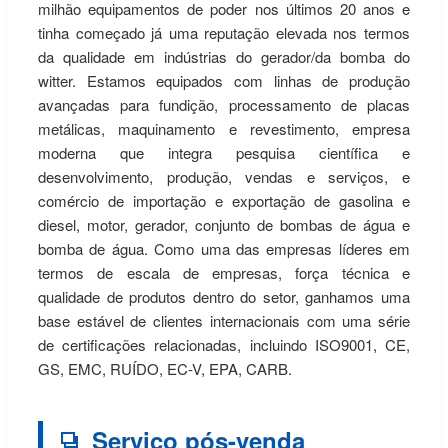
milhão equipamentos de poder nos últimos 20 anos e
tinha começado já uma reputação elevada nos termos
da qualidade em indústrias do gerador/da bomba do
witter. Estamos equipados com linhas de produção
avançadas para fundição, processamento de placas
metálicas, maquinamento e revestimento, empresa
moderna que integra pesquisa científica e
desenvolvimento, produção, vendas e serviços, e
comércio de importação e exportação de gasolina e
diesel, motor, gerador, conjunto de bombas de água e
bomba de água. Como uma das empresas líderes em
termos de escala de empresas, força técnica e
qualidade de produtos dentro do setor, ganhamos uma
base estável de clientes internacionais com uma série
de certificações relacionadas, incluindo ISO9001, CE,
GS, EMC, RUÍDO, EC-V, EPA, CARB.
Serviço pós-venda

......

§ Task description
The material above must be reproduced line for line, with the images omitted.

§ Answer section
milhão equipamentos de poder nos últimos 20 anos e
tinha começado já uma reputação elevada nos termos
da qualidade em indústrias do gerador/da bomba do
witter. Estamos equipados com linhas de produção
avançadas para fundição, processamento de placas
metálicas, maquinamento e revestimento, empresa
moderna que integra pesquisa científica e
desenvolvimento, produção, vendas e serviços, e
comércio de importação e exportação de gasolina e
diesel, motor, gerador, conjunto de bombas de água e
bomba de água. Como uma das empresas líderes em
termos de escala de empresas, força técnica e
qualidade de produtos dentro do setor, ganhamos uma
base estável de clientes internacionais com uma série
de certificações relacionadas, incluindo ISO9001, CE,
GS, EMC, RUÍDO, EC-V, EPA, CARB.
Serviço pós-venda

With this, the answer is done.